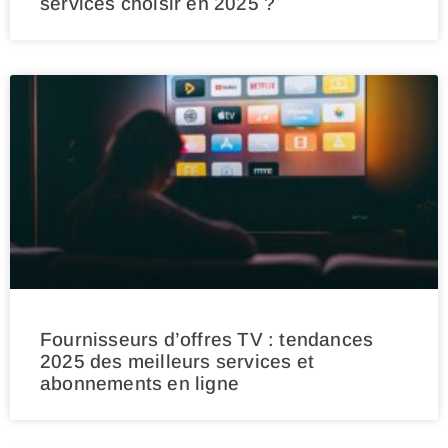
services choisir en 2025 ?
Fournisseurs d’offres TV : tendances
2025 des meilleurs services et
abonnements en ligne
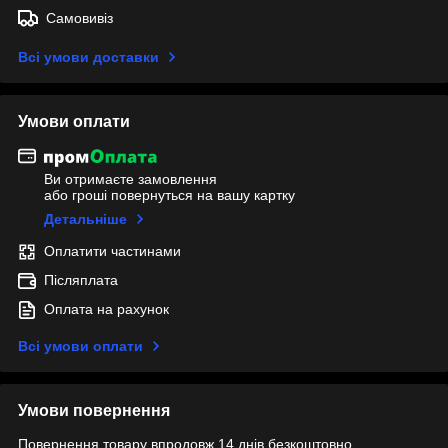
Самовивіз
Всі умови доставки
Умови оплати
Ви отримаєте замовлення
або гроші повернуться на вашу картку
Детальніше
Оплатити частинами
Післяплата
Оплата на рахунок
Всі умови оплати
Умови повернення
Повернення товару впродовж 14 днів безкоштовно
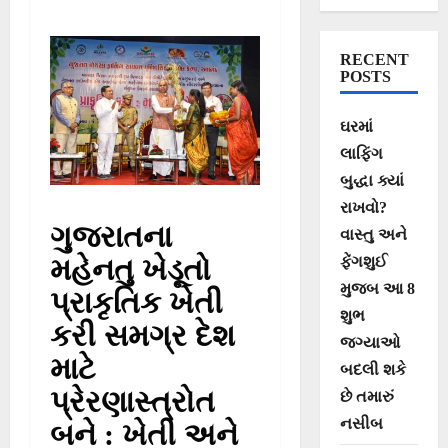
કરશે :
રાજ્યપાલશ્રી
RECENT
આચાર્ય દેવવ્રતજી
POSTS
ઘરમાં
લાફિંગ
બુદ્ધા ક્યાં
રાખવો?
ગુજરાતના
વાસ્તુ અને
મહેનતુ ખેડૂતો
ફેંગશુઈ
મુજબ આ 8
પ્રાકૃતિક ખેતી
શુભ
કરી સમગ્ર દેશ
જગ્યાઓ
માટે
બદલી શકે
પ્રેરણાસ્ત્રોત
છે તમારું
નસીબ
બને : ખેતી અને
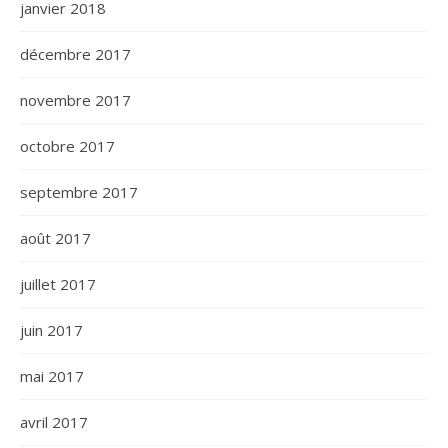
janvier 2018
décembre 2017
novembre 2017
octobre 2017
septembre 2017
août 2017
juillet 2017
juin 2017
mai 2017
avril 2017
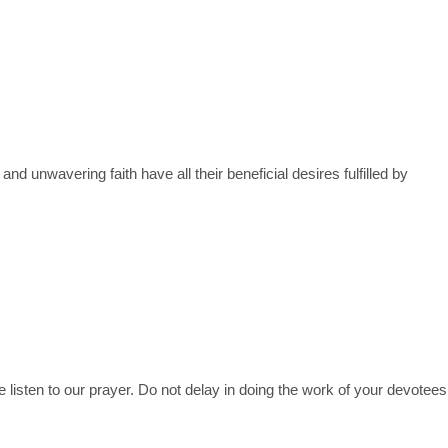
d unwavering faith have all their beneficial desires fulfilled by
 listen to our prayer. Do not delay in doing the work of your devotees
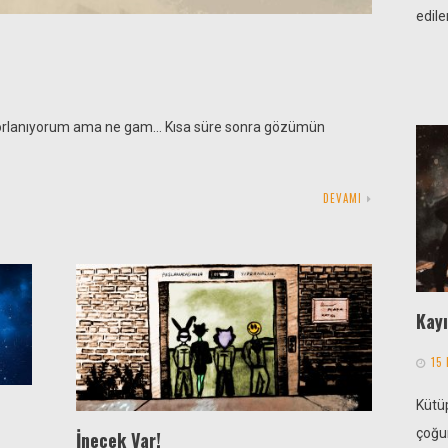
edil
e zorlanıyorum ama ne gam… Kısa süre sonra gözümün
DEVAMI
Kayı
15
Kütü
çoğun
İnecek Var!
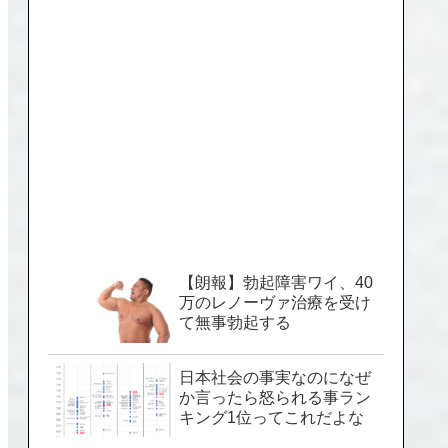
【朗報】勃起障害ワイ、40
万のレノーヴァ治療を受け
て無事勃起する
日本社会の事実なのになぜ
か言ったら怒られる事ラン
キング1位ってこれだよな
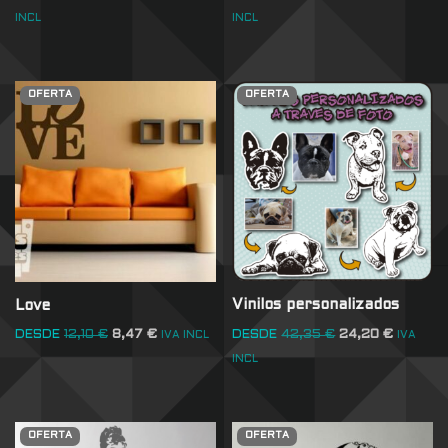
INCL
INCL
OFERTA
OFERTA
Vinilos personalizados
Love
DESDE
42,35
€
24,20
€
DESDE
12,10
€
8,47
€
IVA
IVA INCL
INCL
OFERTA
OFERTA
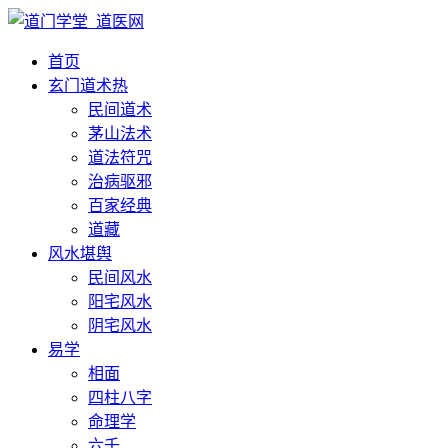
首页
玄门道术
热
民间道术
茅山法术
道法符咒
治病驱邪
百家经典
道藏
风水堪舆
民间风水
阳宅风水
阴宅风水
易学
相面
四柱八字
命理学
六壬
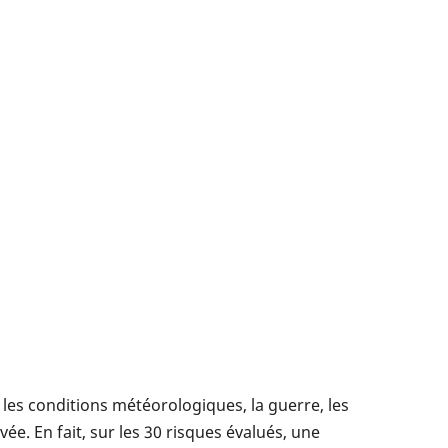
es conditions météorologiques, la guerre, les
vée. En fait, sur les 30 risques évalués, une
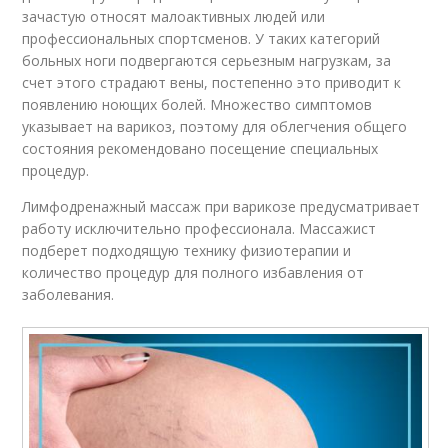
зачастую относят малоактивных людей или
профессиональных спортсменов. У таких категорий
больных ноги подвергаются серьезным нагрузкам, за
счет этого страдают вены, постепенно это приводит к
появлению ноющих болей. Множество симптомов
указывает на варикоз, поэтому для облегчения общего
состояния рекомендовано посещение специальных
процедур.
Лимфодренажный массаж при варикозе предусматривает
работу исключительно профессионала. Массажист
подберет подходящую технику физиотерапии и
количество процедур для полного избавления от
заболевания.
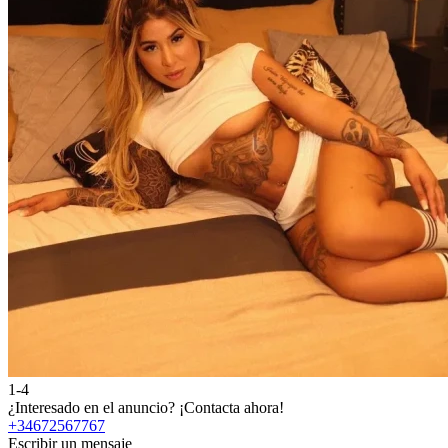
1-4
¿Interesado en el anuncio?
¡Contacta ahora!
+34672567767
Escribir un mensaje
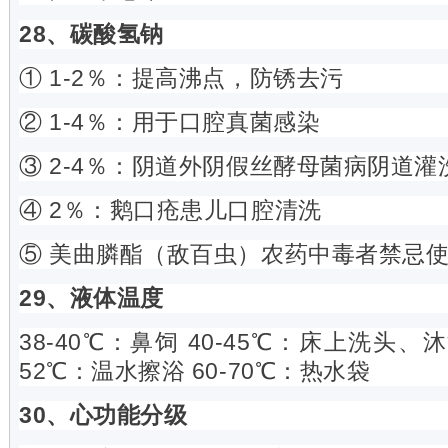
28、碳酸氢钠
① 1-2％：提高沸点，防锈去污
② 1-4％：用于口腔真菌感染
③ 2-4％：阴道外阴假丝酵母菌病阴道灌
④ 2％：鹅口疮患儿口腔清洗
⑤ 美曲膦酯（敌百虫）农药中毒者禁忌使
29、液体温度
38-40℃：鼻饲 40-45℃：床上洗头、
52℃：温水擦浴 60-70℃：热水袋
30、心功能分级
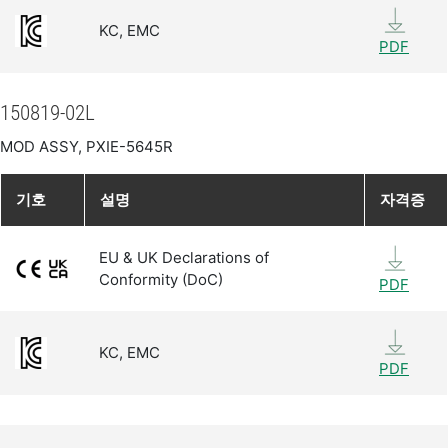
KC, EMC
PDF
150819-02L
MOD ASSY, PXIE-5645R
기호
설명
자격증
EU & UK Declarations of
Conformity (DoC)
PDF
KC, EMC
PDF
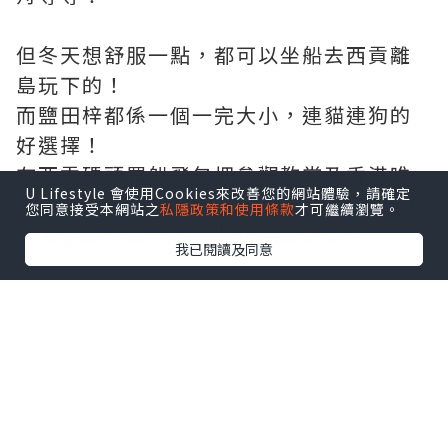
但冬天想舒服一點，都可以坐船去西貢離
島玩下的！
而鹽田梓都係一個一完大小，連貓連狗的
好選擇！
在西貢碼頭買船飛包埋參觀教堂及香港唯
U Lifestyle 會使用Cookies來改善您的網站體驗，請確定
一一個鹽田，有埋leaflet 跟住行，一個小
您同意接受本網站之
私隱政策和使用條款
才可繼續瀏覽。
時多便能完成，石屎路也比較好走。
我已閱讀及同意
有興趣可以參加挺有特色的清酒工作坊，
不過要提前預約，因為材料要預先準備，
不設walk in!
有興趣朋友可以去 IG: Travel Plan
Ahead報名的！當然我地北角平日晚上都
會開班的！ 大家都可以放工過嚟玩！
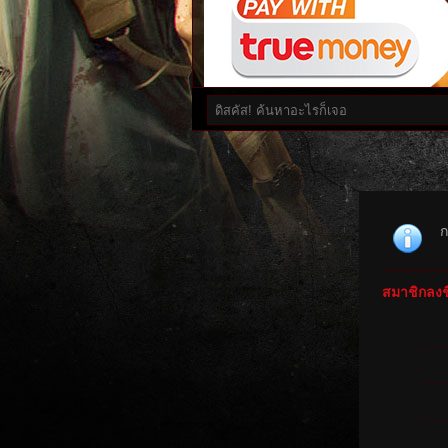
ก
สมาชิกลงชื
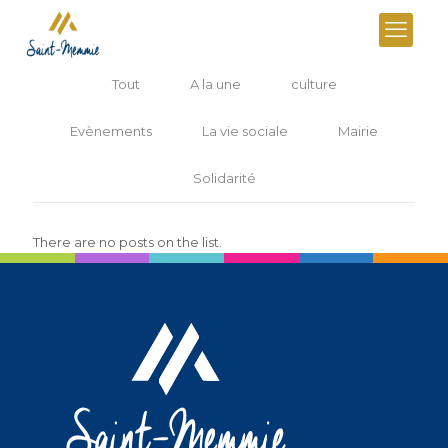
Tout
A la une
culture
Evènements
La vie sociale
Mairie
Solidarité
There are no posts on the list.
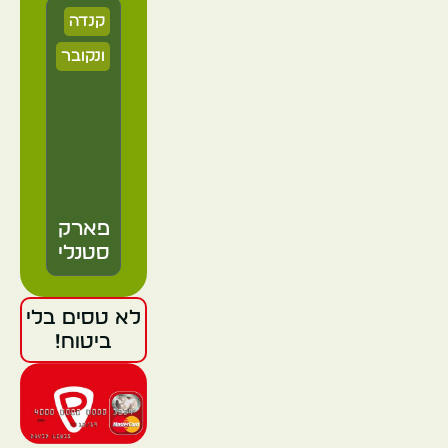
קנדה
ונקובר
פארק
סטנלי
לא טסים בלי
קנדה
ביטוח!
ונקובר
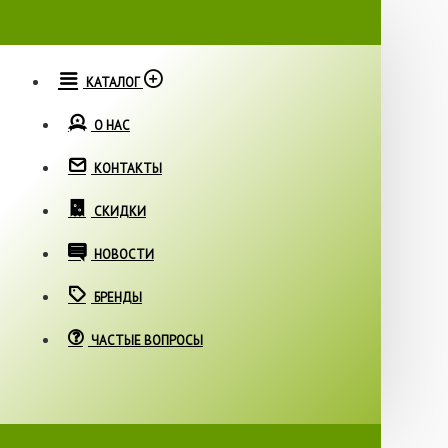
КАТАЛОГ
О НАС
КОНТАКТЫ
СКИДКИ
НОВОСТИ
БРЕНДЫ
ЧАСТЫЕ ВОПРОСЫ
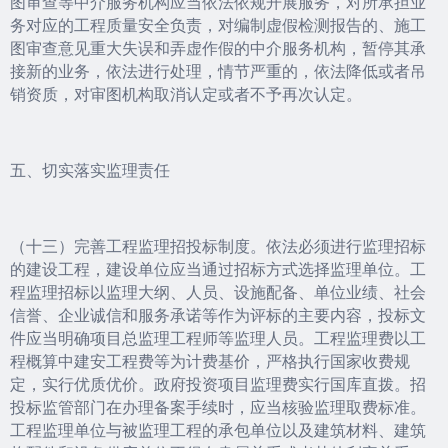
图审查等中介服务机构应当依法依规开展服务，对所承担业
务对应的工程质量安全负责，对编制虚假检测报告的、施工
图审查意见重大失误和弄虚作假的中介服务机构，暂停其承
接新的业务，依法进行处理，情节严重的，依法降低或者吊
销资质，对审图机构取消认定或者不予再次认定。
五、切实落实监理责任
（十三）完善工程监理招投标制度。依法必须进行监理招标
的建设工程，建设单位应当通过招标方式选择监理单位。工
程监理招标以监理大纲、人员、设施配备、单位业绩、社会
信誉、企业诚信和服务承诺等作为评标的主要内容，投标文
件应当明确项目总监理工程师等监理人员。工程监理费以工
程概算中建安工程费等为计费基价，严格执行国家收费规
定，实行优质优价。政府投资项目监理费实行国库直拨。招
投标监管部门在办理备案手续时，应当核验监理取费标准。
工程监理单位与被监理工程的承包单位以及建筑材料、建筑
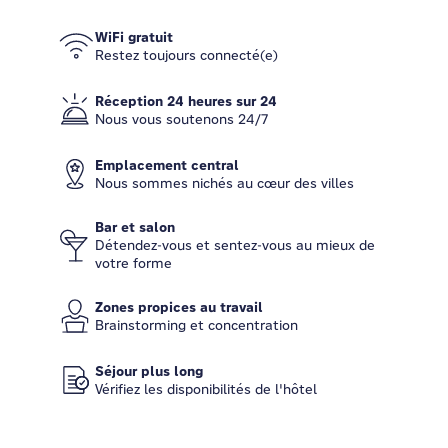
WiFi gratuit
Restez toujours connecté(e)
Réception 24 heures sur 24
Nous vous soutenons 24/7
Emplacement central
Nous sommes nichés au cœur des villes
Bar et salon
Détendez-vous et sentez-vous au mieux de
votre forme
Zones propices au travail
Brainstorming et concentration
Séjour plus long
Vérifiez les disponibilités de l'hôtel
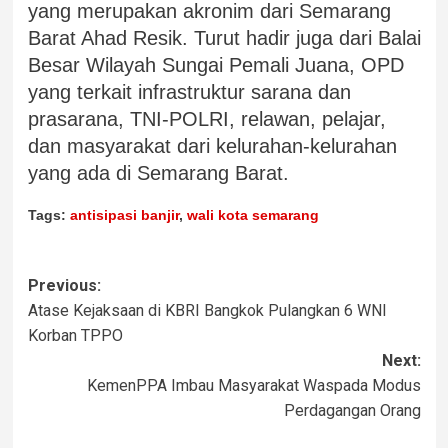
yang merupakan akronim dari Semarang
Barat Ahad Resik. Turut hadir juga dari Balai
Besar Wilayah Sungai Pemali Juana, OPD
yang terkait infrastruktur sarana dan
prasarana, TNI-POLRI, relawan, pelajar,
dan masyarakat dari kelurahan-kelurahan
yang ada di Semarang Barat.
Tags:
antisipasi banjir
,
wali kota semarang
Previous:
Atase Kejaksaan di KBRI Bangkok Pulangkan 6 WNI
Korban TPPO
Next:
KemenPPA Imbau Masyarakat Waspada Modus
Perdagangan Orang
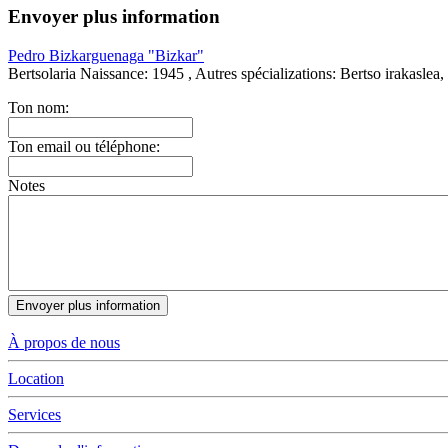
Envoyer plus information
Pedro Bizkarguenaga "Bizkar"
Bertsolaria
Naissance:
1945 ,
Autres spécializations:
Bertso irakaslea, 
Ton nom:
Ton email ou téléphone:
Notes
À propos de nous
Location
Services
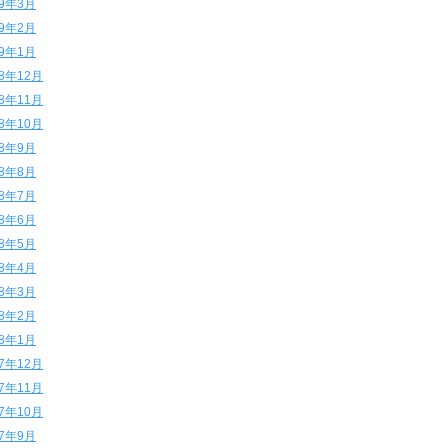
19年3月
19年2月
19年1月
18年12月
18年11月
18年10月
18年9月
18年8月
18年7月
18年6月
18年5月
18年4月
18年3月
18年2月
18年1月
17年12月
17年11月
17年10月
17年9月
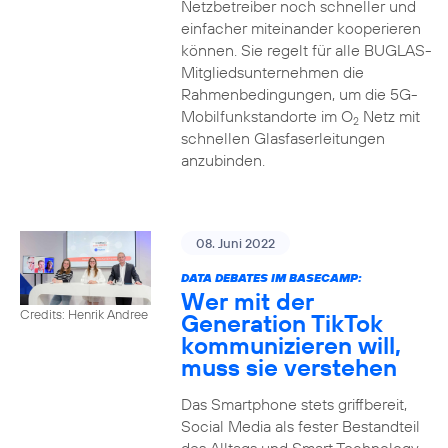
Netzbetreiber noch schneller und
einfacher miteinander kooperieren
können. Sie regelt für alle BUGLAS-
Mitgliedsunternehmen die
Rahmenbedingungen, um die 5G-
Mobilfunkstandorte im O
Netz mit
2
schnellen Glasfaserleitungen
anzubinden.
08. Juni 2022
DATA DEBATES IM BASECAMP:
Wer mit der
Credits: Henrik Andree
Generation TikTok
kommunizieren will,
muss sie verstehen
Das Smartphone stets griffbereit,
Social Media als fester Bestandteil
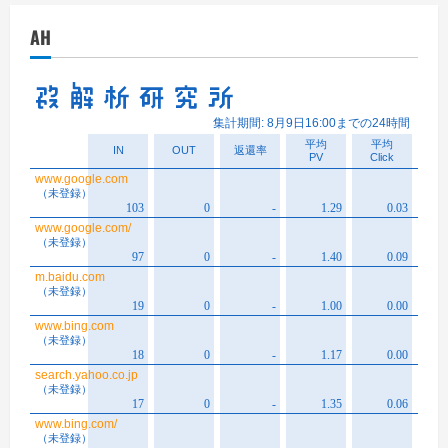
イ
AH
ブ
══════
Brief: Every line of the material above that has the string "Barat" needs pulling out.

Task response:
Barat Ahad Resik. Turut hadir juga dari Balai
yang ada di Semarang Barat.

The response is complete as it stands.